Um computador é toda máquina passível de ser programável, no momento de sua fabricação ou após o início de seu uso como bem de consumo ou de produção, com capacidade de processamento, armazenamento, geração e comunicação de informações*. A Internet, reunião de redes públicas e privadas de computadores cuja versatilidade, interoperabilidade e ubiquidade tornou-a meio de comunicação por excelência quando se precisa de agilidade, trouxe à tona a importância do direito à privacidade, dos direitos autorais e patentes de invenções, dos contratos de licenciamento de uso de programas de computador, bem como da responsabilidade civil contratual na oferta de bens e prestação e serviços. Sua importância em sociedades tecnológicas é crescente, de tal forma que o Direito passou a se ocupar com os vários aspectos surgidos com sua difusão e popularização.*
Assim, a partir do momento em que a informática abriu novas possibilidades de editoração de documentos e de comunicação, a atividade econômica logo tratou de aproveitar a nova ferramenta para expandir o mercado de bens e serviços, portanto temos três formas de contratar usando computadores:
1)Usá-lo como mero meio de um sistema de comunicações à distância*, da mesma forma como os modos tradicionais já tratados pelo Direito, sem um sistema coordenador dos contratos;
2)Como lugar para o encontro de vontades anteriormente existentes entre as partes*, como se fosse um estabelecimento próprio para leilões ou comércio de varejo, mas no qual o sistema coordenador não pertence às partes contratantes;
3)Finalmente, como auxiliar no processo de formação da vontade, por meio de programação prévia de regras para a efetivação de negócios*, com base na qual os sistemas se comunicam de acordo com a vontade de seus proprietários quando interagem com as pessoas naturais ou outros sistemas informatizados.
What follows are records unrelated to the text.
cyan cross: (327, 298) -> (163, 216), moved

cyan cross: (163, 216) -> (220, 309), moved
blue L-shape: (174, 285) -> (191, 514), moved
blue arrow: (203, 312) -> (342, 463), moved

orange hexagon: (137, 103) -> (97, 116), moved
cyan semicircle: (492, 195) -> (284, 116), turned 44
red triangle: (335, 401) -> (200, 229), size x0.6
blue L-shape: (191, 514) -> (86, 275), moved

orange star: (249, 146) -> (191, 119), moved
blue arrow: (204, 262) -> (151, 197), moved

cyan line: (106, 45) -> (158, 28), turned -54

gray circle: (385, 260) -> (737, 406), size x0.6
Passaremos a um breve exame sobre cada um desses tópicos.
1.5.1O Computador Como Parte De Um Sistema De Comunicações À Distância*
Os computadores não funcionam apenas isoladamente: podem funcionar em redes de variados tamanhos, as quais inclusive podem ser interligadas. Esta, aliás, é a origem da Internet, a rede das redes*. Conectado a uma rede, o computador pode atuar como um meio de comunicação entre as partes, de tal maneira que possam ser transmitidos por esse sistema vontades já definidas*.
Assim, os equipamentos interconectados equiparam-se aos outros meios de comunicação já previstos em nosso ordenamento jurídico, como os correios (com o uso de mensagens de correio eletrônico ou mensagens instantâneas), as máquinas de fac-simile ou fax (pela transmissão de imagens estáticas e documentos digitalizados), bem como os os telefones (por meio do uso de telefonia ou mesmo vídeo-conferência via Internet*).
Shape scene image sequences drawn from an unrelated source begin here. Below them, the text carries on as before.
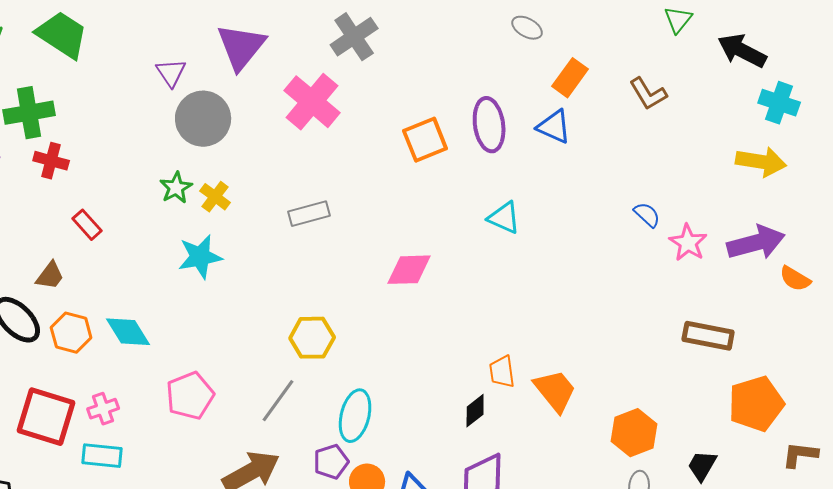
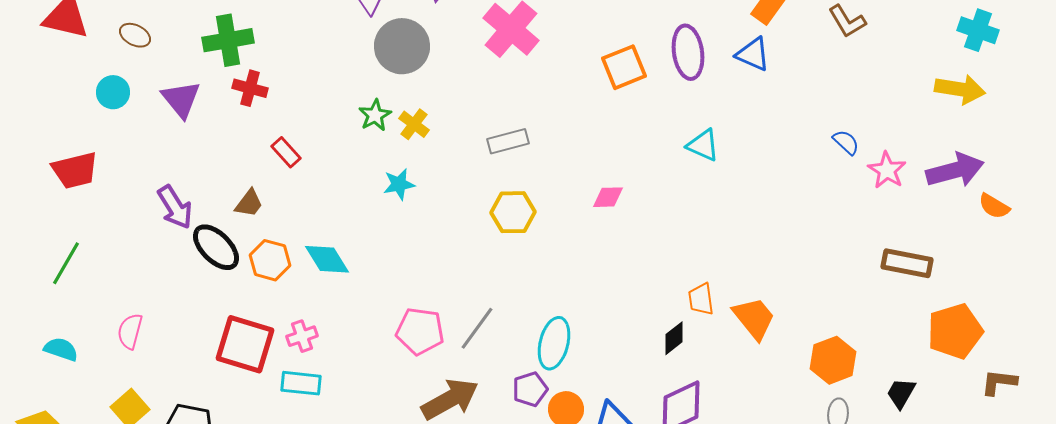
cyan star: (200, 257) -> (399, 184), size x0.7
pink diamond: (409, 270) -> (608, 197), size x0.7
yellow hexagon: (312, 338) -> (513, 212), moved
pink pentagon: (190, 396) -> (420, 331), moved, turned 30

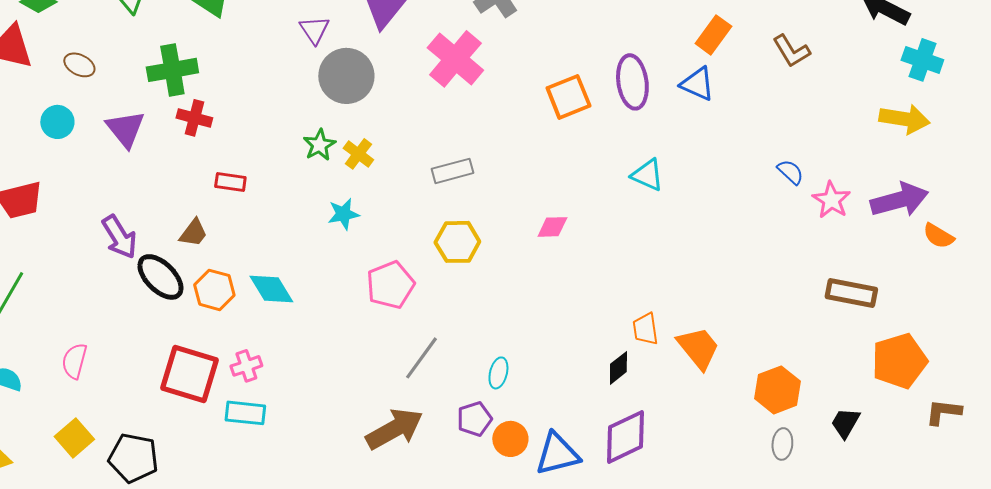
red rectangle: (286, 152) -> (230, 182), turned -40
pink pentagon: (420, 331) -> (390, 285), moved, turned -30
cyan ellipse: (554, 343) -> (498, 373), size x0.6

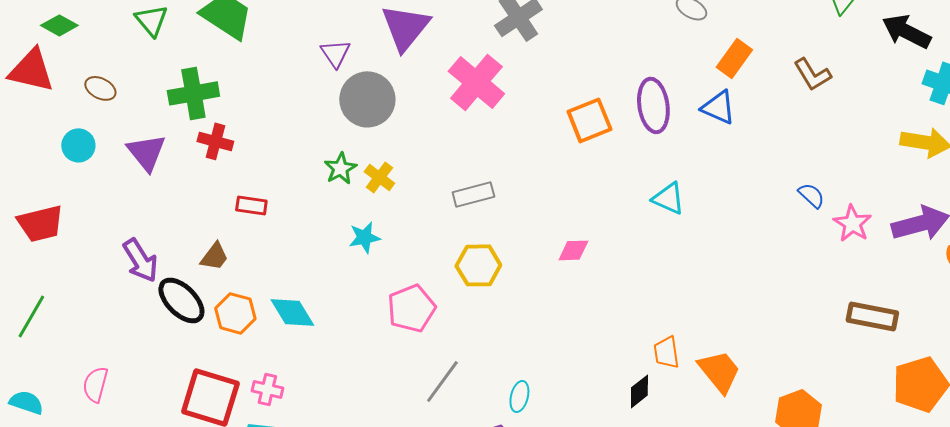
pink cross: (246, 366) -> (267, 389), turned 32

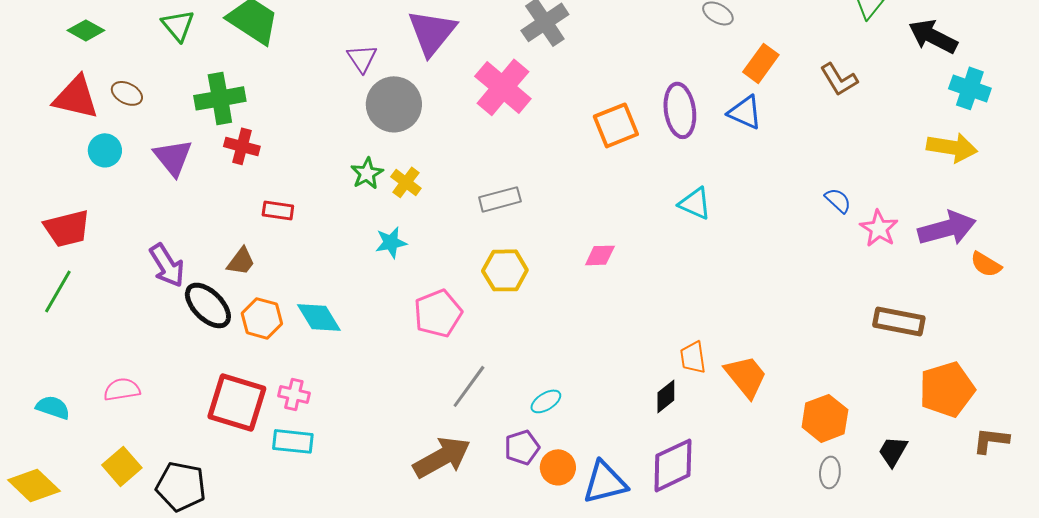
red triangle: (31, 70) -> (76, 97), moved
green line: (31, 316) -> (58, 291), moved
pink semicircle: (95, 384) -> (122, 389), turned 66
cyan ellipse: (519, 396) -> (546, 401), turned 44

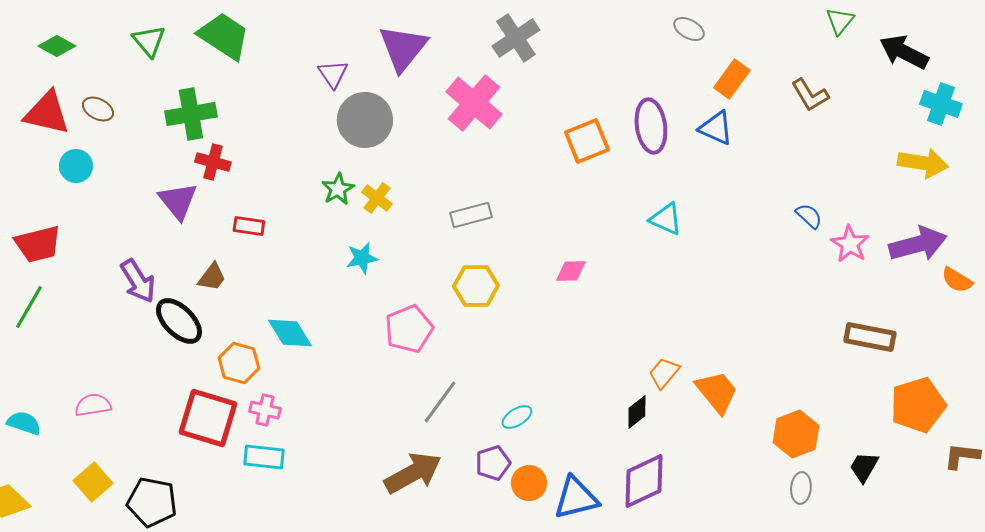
purple triangle: (173, 157) -> (178, 201), moved
orange hexagon: (262, 318) -> (239, 363), moved
orange trapezoid: (693, 357) -> (664, 373), turned 48

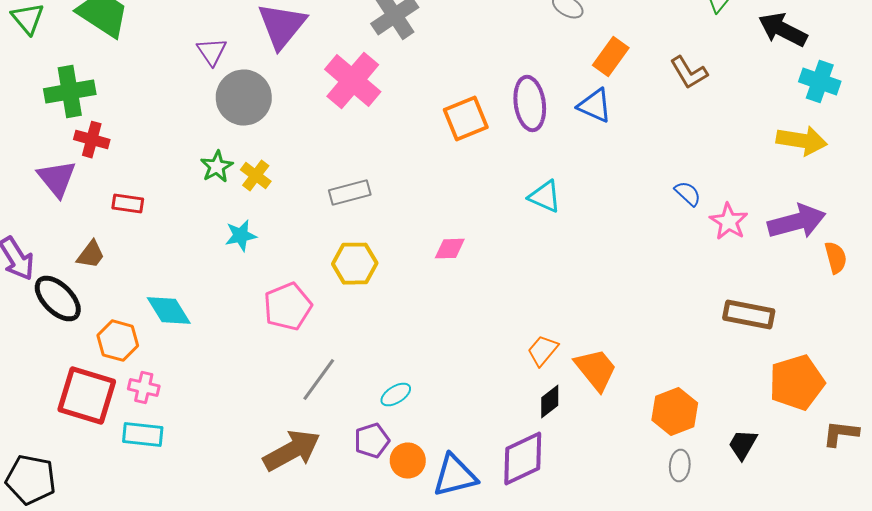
orange semicircle: (957, 280) -> (836, 258), turned -136
black diamond: (637, 412) -> (550, 402), moved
Todavia, há que se atentar para o fato de que as regras gerais para os contratos não são aplicáveis em todos os quais foram efetuados eletronicamente, já que apesar de os sistemas informatizados poderem ser programados para emitir ou aceitar ordens de compra ou venda, de acordo com uma vontade preexistente, apenas “a aceitação prévia, por uma das partes, de que os registros feitos pela outra são plenamente válidos estabelece assimetria nas posições contratuais”*.
Esse é o melhor entendimento, mesmo porque, apesar de os computadores serem máquinas com funcionamento preciso, sempre há a possibilidade de ter havido alguma falha no equipamento, na programação* ou de comunicação e a mensagem não corresponder à real vontade dos contratantes, ou até ser uma fraude completa.
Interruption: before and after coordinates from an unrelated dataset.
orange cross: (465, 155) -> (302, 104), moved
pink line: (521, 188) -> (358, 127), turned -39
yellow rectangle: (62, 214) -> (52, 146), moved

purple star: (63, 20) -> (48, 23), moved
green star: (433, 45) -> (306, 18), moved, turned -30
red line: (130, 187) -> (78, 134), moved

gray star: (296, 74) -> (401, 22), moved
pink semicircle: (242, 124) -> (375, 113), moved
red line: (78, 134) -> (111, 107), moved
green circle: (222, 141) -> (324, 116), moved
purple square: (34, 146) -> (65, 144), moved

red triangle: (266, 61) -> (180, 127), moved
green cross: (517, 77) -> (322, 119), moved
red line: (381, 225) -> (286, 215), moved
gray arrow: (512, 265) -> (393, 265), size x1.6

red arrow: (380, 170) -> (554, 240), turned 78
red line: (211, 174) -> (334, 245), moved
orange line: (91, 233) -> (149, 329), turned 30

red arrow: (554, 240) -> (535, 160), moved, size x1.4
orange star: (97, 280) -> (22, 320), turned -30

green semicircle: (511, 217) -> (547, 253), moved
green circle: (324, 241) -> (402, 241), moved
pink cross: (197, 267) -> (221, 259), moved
Nesses casos, é possível verificar, mesmo judicialmente se necessário, a razoabilidade das condições de contratação e as responsabilidades de cada parte. É válido ainda aplicar as regras consumeristas para os contratos de adesão constituídos por vias eletrônicas, “pois o meio eletrônico (…) é apenas um veículo a mais para a contratação à distância entre o consumidor e o fornecedor”*, assim como as contratações realizadas por correios ou ligações telefônicas, já reguladas em nosso ordenamento jurídico.
Dito isso, os equipamentos intermediários entre os usados pelos contratantes, tais como roteadores, transceptores e amplificadores de sinais, funcionam apenas como as linhas de transmissões telefônicas ou telegráficas e não participam do processo de formação do contrato, pois as vontades por eles transmitidas não receberam deles nenhuma interferência de algum processo de seleção automático capaz de influenciar significativamente as decisões.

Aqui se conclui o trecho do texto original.